Urteil: Neue Richtlinien

Demgegenüber hat nun das Landesarbeitsgericht Berlin-Brandenburg in einem kürzlich bekannt gewordenen Urteil vom 16. Februar 2011 entschieden, dass der Arbeitgeber nicht allein dadurch, dass er seinen Beschäftigten gestattet, einen dienstlichen E-Mail-Account auch privat zu nutzen, zum Diensteanbieter im Sinne des Telekommunikationsgesetzes wird.
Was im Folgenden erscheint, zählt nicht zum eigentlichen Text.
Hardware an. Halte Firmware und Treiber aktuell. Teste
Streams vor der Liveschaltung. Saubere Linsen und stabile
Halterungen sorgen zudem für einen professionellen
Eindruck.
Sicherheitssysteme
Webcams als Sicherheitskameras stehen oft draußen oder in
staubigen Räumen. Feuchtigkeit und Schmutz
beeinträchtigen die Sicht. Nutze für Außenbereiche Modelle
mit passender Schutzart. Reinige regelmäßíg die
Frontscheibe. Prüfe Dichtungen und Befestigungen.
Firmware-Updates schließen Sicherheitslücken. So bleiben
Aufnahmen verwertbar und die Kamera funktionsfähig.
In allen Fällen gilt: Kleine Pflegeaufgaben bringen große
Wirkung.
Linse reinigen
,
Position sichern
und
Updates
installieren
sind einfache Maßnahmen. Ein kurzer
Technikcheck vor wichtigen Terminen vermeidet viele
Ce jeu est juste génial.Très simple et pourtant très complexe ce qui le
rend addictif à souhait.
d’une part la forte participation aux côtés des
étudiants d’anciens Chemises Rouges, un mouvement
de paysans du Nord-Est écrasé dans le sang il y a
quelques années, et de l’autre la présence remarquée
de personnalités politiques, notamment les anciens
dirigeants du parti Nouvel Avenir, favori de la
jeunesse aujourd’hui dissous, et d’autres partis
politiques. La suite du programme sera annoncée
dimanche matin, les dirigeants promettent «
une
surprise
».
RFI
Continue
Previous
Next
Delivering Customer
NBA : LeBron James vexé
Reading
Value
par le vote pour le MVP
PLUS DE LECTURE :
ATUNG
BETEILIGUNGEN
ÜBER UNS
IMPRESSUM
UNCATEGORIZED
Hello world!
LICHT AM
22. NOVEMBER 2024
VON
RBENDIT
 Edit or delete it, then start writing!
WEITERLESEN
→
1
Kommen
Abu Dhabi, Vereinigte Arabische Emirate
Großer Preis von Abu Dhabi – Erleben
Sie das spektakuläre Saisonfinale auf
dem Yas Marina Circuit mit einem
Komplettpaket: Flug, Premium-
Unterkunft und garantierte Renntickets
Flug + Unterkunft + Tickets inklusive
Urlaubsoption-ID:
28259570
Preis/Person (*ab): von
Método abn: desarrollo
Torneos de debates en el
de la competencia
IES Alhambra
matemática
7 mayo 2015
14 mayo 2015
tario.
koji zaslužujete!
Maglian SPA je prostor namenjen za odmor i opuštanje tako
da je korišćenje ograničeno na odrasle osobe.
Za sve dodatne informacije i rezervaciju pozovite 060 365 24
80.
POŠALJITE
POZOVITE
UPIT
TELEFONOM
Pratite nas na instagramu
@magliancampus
Er unterliegt somit auch nicht dem Fernmeldegeheimnis und kann damit auch bei erlaubter oder geduldeter Privatnutzung auf dienstliche E-Mails eines Mitarbeiters zugreifen, wenn er bestimmte Vorkehrungen trifft.
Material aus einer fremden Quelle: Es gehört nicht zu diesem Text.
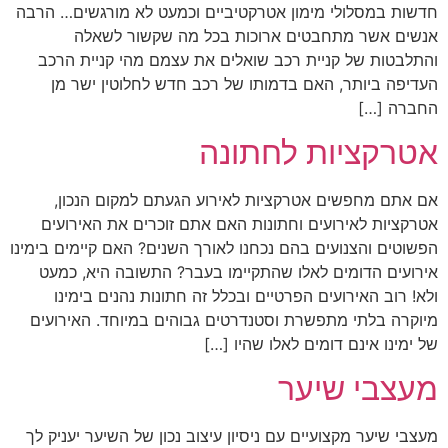
חדשות במסלולי מימון אטרקטיביים וכמעט לא מורגשים… הרבה
אנשים אשר מתחבטים ארוכות בכל מה שקשור לשאלה
והתלבטות של קניית רכב שואלים את עצמם מהי קניית הרכב
העדיפה ביותר, האם בדמותו של רכב חדש לחלוטין ישר מן
החברה […]
אטרקציות לחתונה
אם אתם מחפשים אטרקציות לאירוע הגעתם למקום הנכון,
אטרקציות לאירועים וחתונות האם אתם זוכרים את האירועים
הפשוטים והצנועים בהם נכחנו לאורך השנים? האם קיימים בימינו
אירועים הדומים לאלו שהתקיימו בעבר? התשובה היא, כמעט
ולא! רוב האירועים הפרטיים ובכלל זה חתונות נהנים בימינו
מיוקרה בלתי מתפשרת וסטנדרטים גבוהים במיוחד. האירועים
של ימינו אינם דומים לאלו שהיו […]
מעצבי שיער
מעצבי שיער מקצועיים עם ניסיון עיצוב נכון של השיער יעניק לך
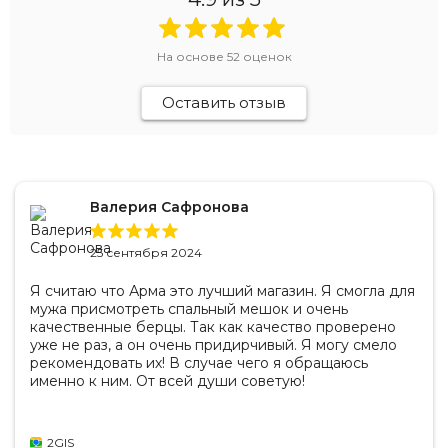
На основе
52
оценок
Оставить отзыв
Валерия Сафронова
25 сентября 2024
Я считаю что Арма это лучший магазин. Я смогла для
мужа присмотреть спальный мешок и очень
качественные берцы. Так как качество проверено
уже не раз, а он очень придирчивый. Я могу смело
рекомендовать их! В случае чего я обращаюсь
именно к ним. От всей души советую!
2GIS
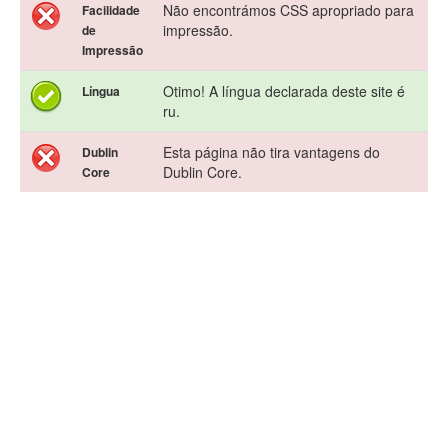
Não encontrámos CSS apropriado para
Facilidade
impressão.
de
Impressão
Otimo! A língua declarada deste site é
Língua
ru.
Esta página não tira vantagens do
Dublin
Dublin Core.
Core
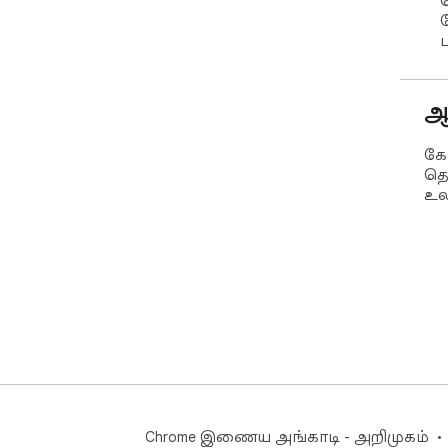
ஆ
கே
தொ
உல
Chrome இணைய அங்காடி - அறிமுகம்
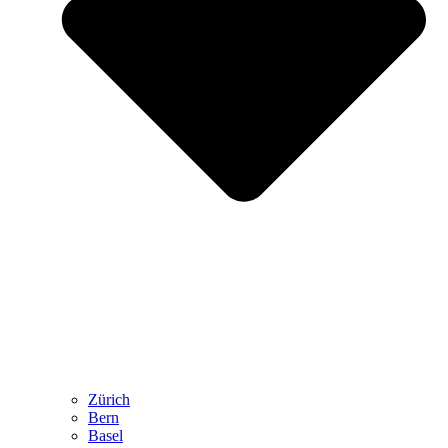
Zürich
Bern
Basel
Zu berücksichtigen ist jedoch auch nach der Entscheidung das allgemeine Persönlichkeitsrecht des Mitarbeiters gemäß Art. 2 Abs. 1 GG, da durch die Öffnung des dienstlichen E-Mail-Accounts angesichts der privaten Nutzung der dienstlichen E-Mail-Adresse ein Zugriff auf private E-Mails nicht ausgeschlossen werden kann. Im Rahmen einer Güterabwägung muss daher im Einzelfall ermittelt werden, ob das allgemeine Persönlichkeitsrecht gegenüber den schutzwürdigen Interessen des Arbeitgebers den Vorrang verdienen würde.
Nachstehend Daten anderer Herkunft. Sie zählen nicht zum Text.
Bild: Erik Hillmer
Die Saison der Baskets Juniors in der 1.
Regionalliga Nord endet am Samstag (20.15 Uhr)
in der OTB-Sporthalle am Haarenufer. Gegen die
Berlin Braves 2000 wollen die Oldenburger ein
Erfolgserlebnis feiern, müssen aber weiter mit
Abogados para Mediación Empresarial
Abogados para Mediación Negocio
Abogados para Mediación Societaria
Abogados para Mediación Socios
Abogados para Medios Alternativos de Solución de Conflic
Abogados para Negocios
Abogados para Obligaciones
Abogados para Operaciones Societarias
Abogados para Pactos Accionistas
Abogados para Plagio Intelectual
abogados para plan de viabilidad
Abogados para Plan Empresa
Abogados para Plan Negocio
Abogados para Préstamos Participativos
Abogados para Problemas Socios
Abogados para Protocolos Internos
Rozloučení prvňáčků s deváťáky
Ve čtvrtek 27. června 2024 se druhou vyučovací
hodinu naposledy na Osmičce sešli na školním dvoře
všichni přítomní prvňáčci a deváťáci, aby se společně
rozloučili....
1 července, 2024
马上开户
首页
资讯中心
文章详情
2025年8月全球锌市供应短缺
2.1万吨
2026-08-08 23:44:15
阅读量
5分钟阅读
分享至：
Im entschiedenen Fall hatte der Arbeitgeber sowohl den Betriebsrat als auch den Datenschutzbeauftragten bei der Öffnung des E-Mail-Accounts hinzugezogen. Für diesen Fall hat das Landesarbeitsgericht Berlin-Brandenburg angenommen, dass dann die Interessen des Arbeitgebers Vorrang genießen.

Damit hat das Gericht allen Arbeitgebern einen konstruktiven und vor allem praxisnahen Weg aufgezeigt, wie sie sich gesetzeskonform verhalten können, um an die dienstlichen Mails zu gelangen. Die rechtlichen Risiken dürfen hier allerdings auf Seiten des Arbeitgebers weiter nicht unterschätzt werden, da ein Verstoß eine Verletzung des Arbeitsvertrages darstellt und trotz der Nichtanwendung des Fernmeldegeheimnisses auch eine Strafbarkeit nicht ausgeschlossen ist.

Gesetzentwurf zum Beschäftigtendatenschutz

In die Richtung einer Güterabwägung geht auch der Gesetzentwurf zum Beschäftigtendatenschutz vom 25.08.2010. Allerdings ging der Gesetzgeber im Rahmen der vorangegangenen monatelangen Diskussionen noch davon aus, dass das TKG und damit das Fernmeldegeheimnis zur Anwendung kommt. Ferner enthält der Gesetzentwurf keine Regelung für in der Praxis meist gegebenen Fall, dass die private Nutzung erlaubt oder geduldet wird. Der Gesetzentwurf wurde unter anderem auch deshalb vielfach scharf kritisiert. Am 23.05.2011 hat nun eine öffentliche Anhörung von Sachverständigen im Innenausschuss zum geplanten Gesetz stattgefunden. Welche gesetzlichen Neuregelungen hier auf die Arbeitgeber zukommen, vermag aber noch kaum jemand zu sagen. Es empfiehlt sich daher, die Entwicklungen genau zu beobachten.